Glen Keane ficou encarregado do visual do protagonista, inspirando-se no ator Tom Cruise para torná-lo mais atraente, apesar de ter feito questão de criar um personagem masculino engraçado, inteligente e corajoso, características que sobressaíam-se à sua beleza, diferente de heróis anteriores dos estúdios, que incorporavam o arquétipo de 'bonitão-valente'.  


O diretor de arte, Bill Perkins, queria incorporar elementos da arquitetura e escrita àrabes ao longa, o que resultou nas similaridades existentes entre Jasmine e o Taj Mahal, por exemplo. Provavelmente os criadores foram inspirados pela bela e trágica história de amor envolvendo uma das sete maravilhas do mundo. Mas peraí, o palácio não fica na Índia?... Sim, mais especificamente na cidade de Agra (Lembra alguma coisa?). Na verdade ela é uma fusão entre técnicas arquitetônicas hindus e persas, marcante pela ostentação de diversas pedras preciosas e mármore branco. Os principais elementos presentes nas construções árabes são as colunas, arcos e cúpulas, além de decoração com mosaicos e arabescos. No caso dos palácios e mesquitas, o planejamento é acompanhado de um jardim com pequenos pavilhões.
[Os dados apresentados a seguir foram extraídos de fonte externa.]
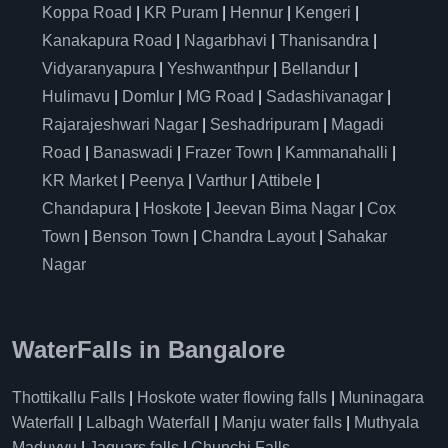
Koppa Road
|
KR Puram
|
Hennur
|
Kengeri
|
Kanakapura Road
|
Nagarbhavi
|
Thanisandra
|
Vidyaranyapura
|
Yeshwanthpur
|
Bellandur
|
Hulimavu
|
Domlur
|
MG Road
|
Sadashivanagar
|
Rajarajeshwari Nagar
|
Seshadripuram
|
Magadi
Road
|
Banaswadi
|
Frazer Town
|
Kammanahalli
|
KR Market
|
Peenya
|
Varthur
|
Attibele
|
Chandapura
|
Hoskote
|
Jeevan Bima Nagar
|
Cox
Town
|
Benson Town
|
Chandra Layout
|
Sahakar
Nagar
WaterFalls in Bangalore
Thottikallu Falls
|
Hoskote water flowing falls
|
Muninagara
Waterfall
|
Lalbagh Waterfall
|
Manju water falls
|
Muthyala
Maduvvu
|
Jaguars falls
|
Chunchi Falls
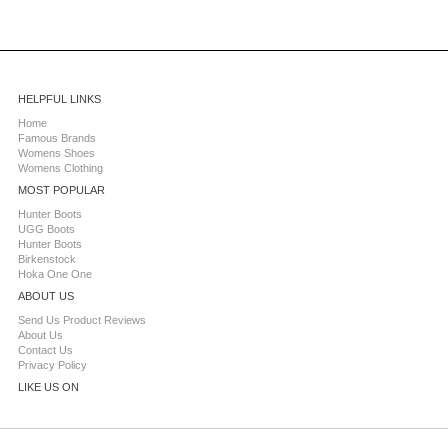
HELPFUL LINKS
Home
Famous Brands
Womens Shoes
Womens Clothing
MOST POPULAR
Hunter Boots
UGG Boots
Hunter Boots
Birkenstock
Hoka One One
ABOUT US
Send Us Product Reviews
About Us
Contact Us
Privacy Policy
LIKE US ON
Outros elementos simbólicos usados ao retratar a personagem, são a fonte de água, ao lado da qual ela aparece no jardim do palácio e os pássaros presos, os quais ela liberta no fim da cena. A escolha do figurino em azul claro não foi à toa, já que a água é a substância mais preciosa que pode ser encontrada no deserto; já a segunda metáfora é mais óbvia, caracterizando sua condição de jovem rica e bem cuidada, que sente-se sufocada por figuras masculinas mais velhas, desejando libertar-se de sua jaula dourada.


Situação semelhante à da personagem de Audrey Hepburn no clássico A Princesa e o Plebeu (1953), que decide aventurar-se pelas ruas de Roma após sentir-se encurralada por suas obrigações como membro da realeza; influência direta para a sequência em que Jasmine escapa dos muros do palácio à noite e descobre uma realidade bastante diferente da sua no centro urbano de Agrabah.


Críticas se formam ainda hoje com relação ao figurino fetichizado e curvas irreais dadas à princesa Jasmine, criada por Mark Henn, que baseou-se à princípio na atriz Jasmine Guy para compor os traços da personagem, recorrendo enfim à imagem de sua irmã mais nova (Beth Allen), após encontrar dificuldade para dar expressão à princesa islã. Certamente ele optou por inspirar-se nos trajes das odaliscas ou dançarinas do ventre, arte de origem primitiva onde as mulheres aliam seus movimentos aos da serpente no ritmo de belas músicas, prática que ganhou aspectos sensuais exóticos e chegou a ser banida em países àrabes de religião conservadora. 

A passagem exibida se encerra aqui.